The success of polymer flooding as a method of oil recovery has been attributed to a profile control mechanism of the displacing fluid (polymer solutions) related to the displaced fluid (crude oil), depending on properties such as polymer viscosity and its dependence with reservoir and flow conditions. The viscosity of polymer flow depends not only on the size of the molecules or molecular weight but it is further affected by salinity and divalent content on the brine used for the preparation of the polymer slug. The effect of salinity on polymer viscosity is more critical in presence of divalent ions Ca2+ and Mg2+ and high salinity conditions, which limits the use high salinity produced water for re-injection in polymer flooding processes where high salinity is involved. A series of salinity resistant polymers have been developed by incorporating co-monomers including hydrophilic and hydrophobic groups or combination of them along the chain of polyacrylamide which has made the viscosity behavior more complex and affected by ionic interactions both intra-molecular and inter-molecular. Therefore, an extensively screening process that includes evaluation of variables such as: stability of polymer solutions under salinity and ion composition, flow conditions and sensitivity analysis using simulation according to specific applications, is required for the selection of any specific system.

A systematic comparative study of the screening of commercial partial hydrolysed polyacrylamide (PHPA), and co-polymers of acrylamide and hydrophobic modified Comb-polymers (HMPAM) under high salinity conditions is investigated. Synthetic high salinity and multi-component (with divalent ions) produced water from a North Sea reservoir was used on Bernheimer sandstone core samples using a crude oil from the North Sea with specific gravity 21 °API. Results from core flooding and rheology were matched to obtain required mathematical correlations to simulate core flooding experiments numerically and compare the efficiency of the different polymers.
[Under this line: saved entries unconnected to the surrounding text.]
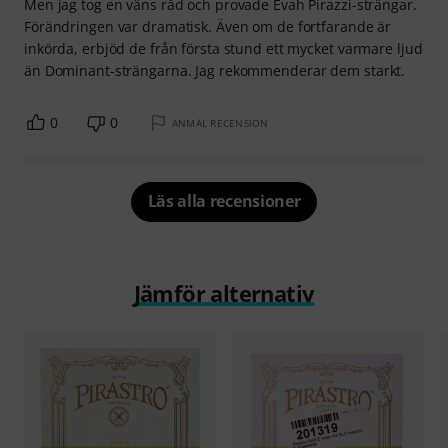
Men jag tog en väns råd och provade Evah Pirazzi-strängar.
Förändringen var dramatisk. Även om de fortfarande är
inkörda, erbjöd de från första stund ett mycket varmare ljud
än Dominant-strängarna. Jag rekommenderar dem starkt.
0
0
ANMÄL RECENSION
Läs alla recensioner
Jämför alternativ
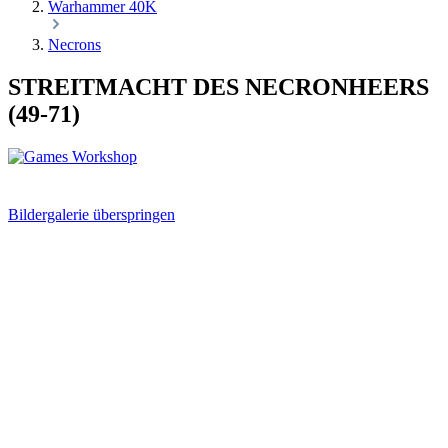
Warhammer 40K
Necrons
STREITMACHT DES NECRONHEERS
(49-71)
Bildergalerie überspringen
While polymers PHPA and co-polymers AM-AMPS and AM-nVP showed typical Newtonian behavior at low shear rates and non- Newtonian at high shear rates, HMPAM polymers have shear thinning behavior. Newtonian behavior on PHPA-3 seems to support its higher recovery factor comparing with PHPA-6 (higher MW). Viscosity of HMPAM solutions is more sensitive to changes of the polymer concentration and more sensible to flow conditions. Additionally, ionic interactions and steric effects in the co-polymers contribute the efficiency of the oil recovery at high salinity. Therefore, their viscosity behavior needs to be evaluated.